Sunday, January 22, 2012

Friday Noon Movie Club: Take Shelter

This week’s Friday Noon Movie Club witnessed the first ever attendance by an adult male! This brave man and his lovely wife joined me for a couple of hours of ominous dread, as I had promised in the weekly announcement. We went to see Take Shelter, a film about a man who may be having visions warning of coming disaster, or he may be on the brink of a psychotic break. Is he a prophet, madman or both?


Curtis is a hard-working man with all the kinds of shelter we look for in life: his own home, a good job as a foreman on a construction drilling crew, good health insurance, friends, and a good marriage to his near-saint of a wife, Samantha. The two are working through the hurdles of bringing up their young, deaf daughter, Hannah, acting as shelter to her as well, as they learn how to use sign language and try to help her connect socially.

That kind of shelter is what we all hope for, often called the American Dream. But Curtis’s fears are becoming much larger than that shelter can handle. And the only way he can find to combat his fear is to protect his family. He becomes obsessed with building a tornado shelter, among other measures. His sources of protection strain his relationships, including his marriage.

This movie is strange and different. It is also extremely well made. The acting is stellar. Michael Shannon plays the perfect everyman—average looks, no particular charisma, but you somehow know that Curtis is a good man, a strong man, an honest man, even as he tries to hide what is happening to him. Jessica Chastain is luminous (and what a year she’s had—The Help, The Tree of Life, The Debt), giving us a demonstration of the Proverbs 31 woman at work, providing for her family in every way she can. I’m trying not to hate her.

Director Jeff Nichols lets us into the horror of Curtis’s fears. After a few of his nightmares I was afraid that I’d stumbled into a horror movie by accident, wondering where this would go. I don’t do horror. But while they took me to the limit of my comfort, they never went beyond it. The nightmares themselves are not the focal point. It’s the fear they inspire and the reactions to that fear that the movie builds on.

There are effective images of ascending and descending, going towards light and away from it, out in the open or underground. Even his job working with drilling makes you feel that somehow he is probing the earth, disturbing or trying to break through something hard and ungiving.

As Curtis goes through this trying experience, he turns on the TV only to see chemical spills on the news. His search for help leads him to a counselor at the hospital who uses a room covered with medical posters warning of HIV and H1N1. All of the everyday horror that becomes normal to us intensifies his feelings of dread—dread that he is either mentally ill or that something horrible is about to happen.

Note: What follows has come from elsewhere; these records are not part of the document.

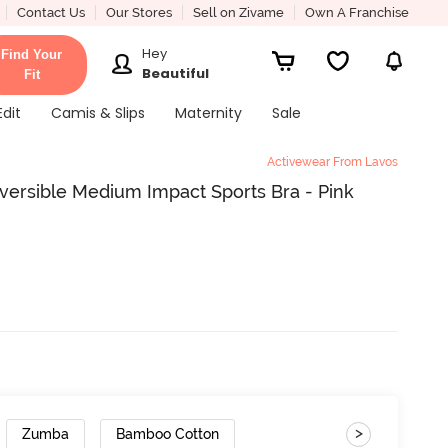
Contact Us
Our Stores
Sell on Zivame
Own A Franchise
Hey
Find Your
Beautiful
Fit
Edit
Camis & Slips
Maternity
Sale
Activewear From Lavos
ersible Medium Impact Sports Bra - Pink
>
Zumba
Bamboo Cotton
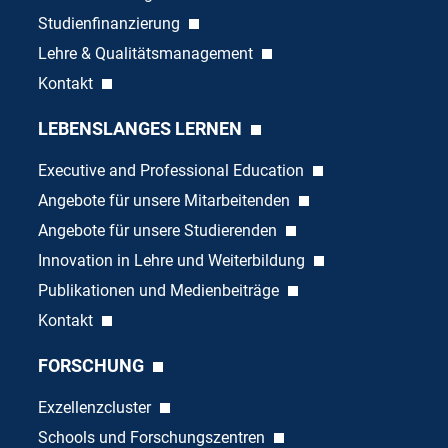
Studienfinanzierung
Lehre & Qualitätsmanagement
Kontakt
LEBENSLANGES LERNEN
Executive and Professional Education
Angebote für unsere Mitarbeitenden
Angebote für unsere Studierenden
Innovation in Lehre und Weiterbildung
Publikationen und Medienbeiträge
Kontakt
FORSCHUNG
Exzellenzcluster
Schools und Forschungszentren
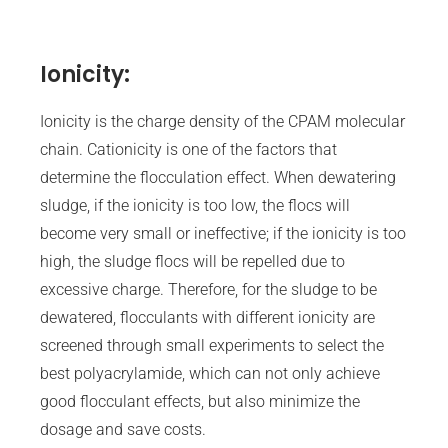
Ionicity:
Ionicity is the charge density of the CPAM molecular
chain. Cationicity is one of the factors that
determine the flocculation effect. When dewatering
sludge, if the ionicity is too low, the flocs will
become very small or ineffective; if the ionicity is too
high, the sludge flocs will be repelled due to
excessive charge. Therefore, for the sludge to be
dewatered, flocculants with different ionicity are
screened through small experiments to select the
best polyacrylamide, which can not only achieve
good flocculant effects, but also minimize the
dosage and save costs.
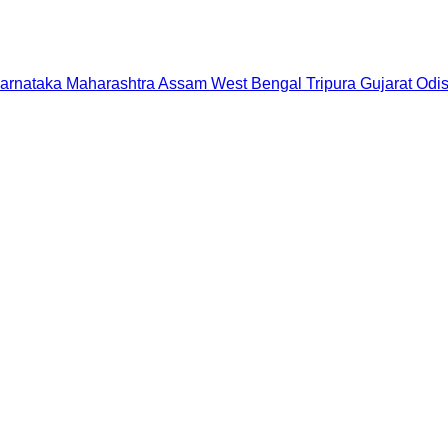
arnataka
Maharashtra
Assam
West Bengal
Tripura
Gujarat
Odi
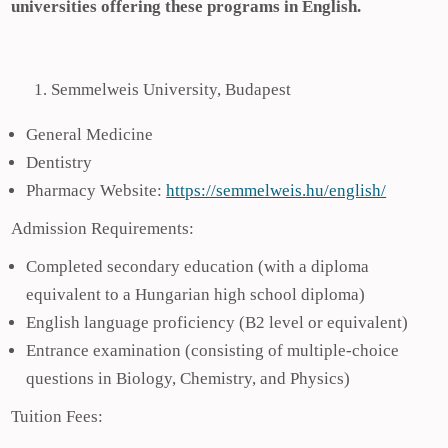
universities offering these programs in English.
Semmelweis University, Budapest
General Medicine
Dentistry
Pharmacy Website:
https://semmelweis.hu/english/
Admission Requirements:
Completed secondary education (with a diploma
equivalent to a Hungarian high school diploma)
English language proficiency (B2 level or equivalent)
Entrance examination (consisting of multiple-choice
questions in Biology, Chemistry, and Physics)
Tuition Fees:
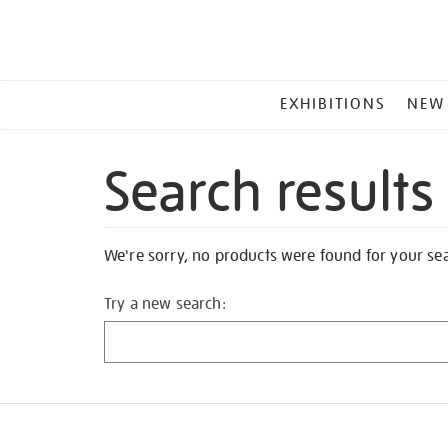
MAIN
EXHIBITIONS
NEW
MENU
Search results
We're sorry, no products were found for your se
Try a new search:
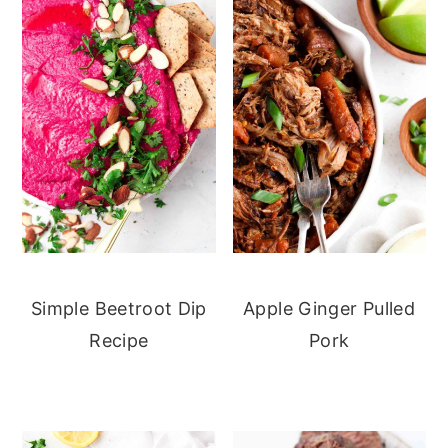
Simple Beetroot Dip
Apple Ginger Pulled
Recipe
Pork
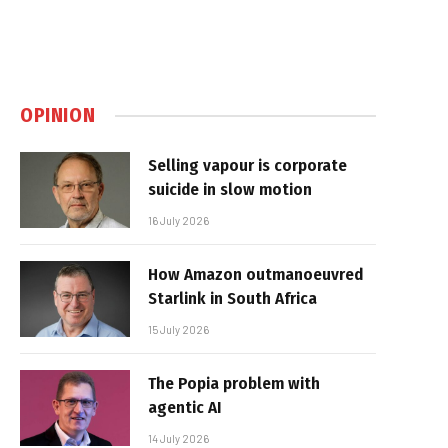
OPINION
Selling vapour is corporate
suicide in slow motion
16 July 2026
How Amazon outmanoeuvred
Starlink in South Africa
15 July 2026
The Popia problem with
agentic AI
14 July 2026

Hiding his fears only disconnects him from everyone else. They don’t understand what is happening, and they react badly. In one scene, members of his community see exactly how afraid he is, and his vulnerability and fear are palpable.

I’ve been thinking about why the movie includes a deaf daughter. There is one obvious plot reason that I won’t tell you about. But I think the disconnectedness that the parents know she experiences, even when she doesn’t know it, is part of the picture somehow. The inability to communicate or to hear what others try to communicate definitely plays a part in the story.

Last fall I saw Martha Marcy May Marlene, in which a young woman is taken in by and becomes a victim of a cult. I wouldn’t recommend it, because it was too disturbing. I wish I could un-see it. But I mention it here because between Take Shelter and the four M’s, the American Dream takes an allegorical beating. Not because it’s a bad thing in and of itself, but because it’s not enough to sustain you when you face the valley of the shadow of death.

If you enjoy movies that leave you wondering, and that give you food for thought for days, see Take Shelter. Take Shelter manages to nail the dread without leaving me feeling violated or hopeless. If you do see it, please let me know what you thought, particularly of the ending. This one will likely be on my mind for a couple of weeks.